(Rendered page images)
Segment Open

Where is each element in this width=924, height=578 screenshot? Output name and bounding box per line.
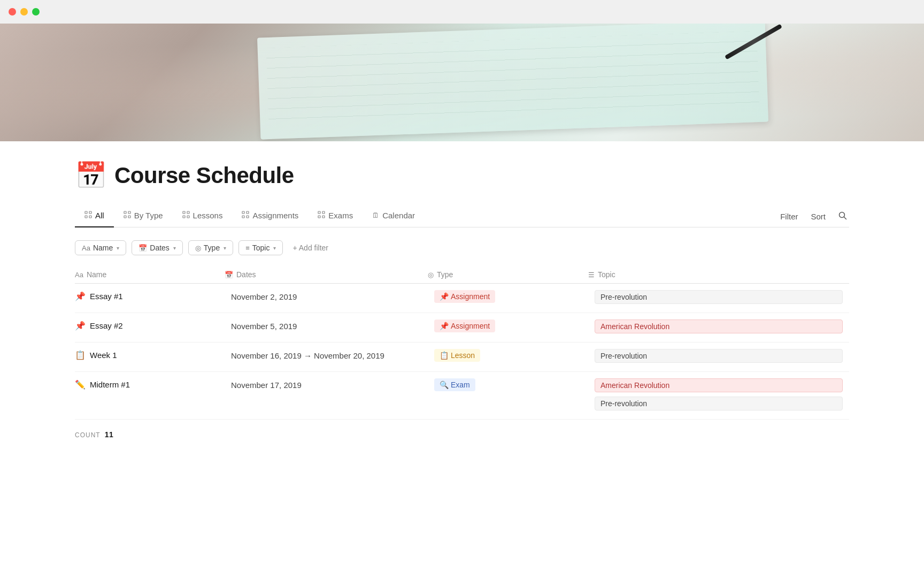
svg-rect-0	[85, 211, 87, 214]
svg-rect-18	[318, 216, 320, 218]
filter-pill-name[interactable]: AaName▾	[75, 240, 126, 255]
svg-rect-1	[89, 211, 91, 214]
topic-tag: American Revolution	[595, 320, 843, 333]
filter-chevron-topic: ▾	[273, 245, 276, 251]
row-icon-week1: 📋	[75, 350, 86, 360]
tab-calendar[interactable]: 🗓Calendar	[363, 206, 425, 227]
tab-icon-exams	[318, 211, 325, 220]
badge-icon-essay2: 📌	[440, 322, 449, 330]
svg-line-21	[844, 217, 846, 219]
row-name-essay2: Essay #2	[90, 321, 123, 330]
badge-icon-essay1: 📌	[440, 292, 449, 301]
col-header-dates: 📅 Dates	[225, 270, 428, 279]
filter-chevron-dates: ▾	[173, 245, 176, 251]
tab-icon-assignments	[242, 211, 249, 220]
filter-icon-dates: 📅	[138, 244, 147, 252]
svg-rect-16	[318, 211, 320, 214]
filter-icon-topic: ≡	[245, 244, 250, 252]
tab-icon-all	[84, 211, 92, 220]
table-row[interactable]: ✏️Midterm #1November 17, 2019🔍ExamAmeric…	[75, 372, 849, 420]
topic-tag: Pre-revolution	[595, 397, 843, 410]
svg-rect-15	[247, 216, 249, 218]
count-row: COUNT 11	[75, 420, 849, 450]
cell-dates-week1: November 16, 2019 → November 20, 2019	[225, 343, 428, 370]
tab-icon-lessons	[182, 211, 190, 220]
tab-by-type[interactable]: By Type	[114, 206, 173, 227]
close-button[interactable]	[9, 8, 16, 16]
cell-name-essay2: 📌Essay #2	[75, 313, 225, 338]
filter-label-type: Type	[204, 244, 220, 252]
tab-icon-calendar: 🗓	[372, 211, 379, 219]
sort-action[interactable]: Sort	[808, 208, 828, 225]
topic-tags-midterm1: American RevolutionPre-revolution	[595, 378, 843, 413]
svg-rect-17	[322, 211, 325, 214]
cell-type-essay2: 📌Assignment	[428, 313, 588, 339]
tab-label-all: All	[95, 211, 104, 220]
col-header-name: Aa Name	[75, 270, 225, 279]
table-row[interactable]: 📋Week 1November 16, 2019 → November 20, …	[75, 343, 849, 372]
page-title-row: 📅 Course Schedule	[75, 163, 849, 188]
filter-pill-dates[interactable]: 📅Dates▾	[132, 240, 183, 255]
tab-icon-by-type	[124, 211, 131, 220]
filter-row: AaName▾📅Dates▾◎Type▾≡Topic▾+ Add filter	[75, 240, 849, 255]
search-action[interactable]	[836, 207, 849, 226]
cell-topic-essay2: American Revolution	[588, 313, 849, 342]
type-badge-week1: 📋Lesson	[434, 349, 480, 362]
name-col-label: Name	[87, 270, 106, 279]
table-body: 📌Essay #1November 2, 2019📌AssignmentPre-…	[75, 284, 849, 420]
dates-col-icon: 📅	[225, 271, 233, 279]
col-header-topic: ☰ Topic	[588, 270, 849, 279]
filter-chevron-type: ▾	[224, 245, 226, 251]
page-icon: 📅	[75, 163, 107, 188]
main-content: 📅 Course Schedule All By Type Lessons	[0, 141, 924, 482]
svg-rect-8	[183, 211, 185, 214]
titlebar	[0, 0, 924, 24]
type-badge-midterm1: 🔍Exam	[434, 378, 475, 391]
filter-action[interactable]: Filter	[778, 208, 800, 225]
row-icon-essay1: 📌	[75, 291, 86, 301]
topic-tags-week1: Pre-revolution	[595, 349, 843, 365]
cell-dates-midterm1: November 17, 2019	[225, 372, 428, 399]
tabs-row: All By Type Lessons Assignments	[75, 206, 849, 227]
tab-label-exams: Exams	[328, 211, 353, 220]
filter-label-topic: Topic	[252, 244, 270, 252]
cell-topic-essay1: Pre-revolution	[588, 284, 849, 313]
filter-icon-name: Aa	[82, 244, 90, 252]
table-row[interactable]: 📌Essay #1November 2, 2019📌AssignmentPre-…	[75, 284, 849, 313]
type-col-label: Type	[437, 270, 453, 279]
table-header: Aa Name 📅 Dates ◎ Type ☰ Topic	[75, 266, 849, 284]
tab-label-by-type: By Type	[134, 211, 163, 220]
tab-all[interactable]: All	[75, 206, 114, 227]
filter-label-name: Name	[93, 244, 113, 252]
add-filter-button[interactable]: + Add filter	[288, 241, 333, 255]
filter-icon-type: ◎	[195, 244, 201, 252]
svg-rect-12	[242, 211, 244, 214]
svg-rect-2	[85, 216, 87, 218]
dates-col-label: Dates	[236, 270, 256, 279]
count-label: COUNT	[75, 431, 101, 439]
type-badge-essay1: 📌Assignment	[434, 290, 495, 303]
tabs-list: All By Type Lessons Assignments	[75, 206, 778, 227]
hero-image	[0, 24, 924, 141]
maximize-button[interactable]	[32, 8, 40, 16]
cell-name-week1: 📋Week 1	[75, 343, 225, 368]
topic-tags-essay2: American Revolution	[595, 320, 843, 336]
row-name-week1: Week 1	[90, 351, 117, 360]
topic-col-label: Topic	[598, 270, 615, 279]
topic-tags-essay1: Pre-revolution	[595, 290, 843, 306]
svg-rect-9	[187, 211, 189, 214]
cell-topic-midterm1: American RevolutionPre-revolution	[588, 372, 849, 419]
filter-pill-type[interactable]: ◎Type▾	[188, 240, 233, 255]
topic-tag: Pre-revolution	[595, 349, 843, 363]
name-col-icon: Aa	[75, 271, 83, 279]
cell-topic-week1: Pre-revolution	[588, 343, 849, 371]
tab-exams[interactable]: Exams	[308, 206, 363, 227]
type-col-icon: ◎	[428, 271, 434, 279]
row-icon-essay2: 📌	[75, 321, 86, 331]
tab-assignments[interactable]: Assignments	[232, 206, 308, 227]
minimize-button[interactable]	[20, 8, 28, 16]
cell-name-essay1: 📌Essay #1	[75, 284, 225, 309]
table-row[interactable]: 📌Essay #2November 5, 2019📌AssignmentAmer…	[75, 313, 849, 343]
filter-pill-topic[interactable]: ≡Topic▾	[238, 240, 283, 255]
tab-lessons[interactable]: Lessons	[173, 206, 233, 227]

Segment Closed

## Problem statement
Find the word "Schedule" in the entries above. Copy every line that has it.

## Expected output
page-title-row: 📅 Course Schedule	[75, 163, 849, 188]
main-content: 📅 Course Schedule All By Type Lessons	[0, 141, 924, 482]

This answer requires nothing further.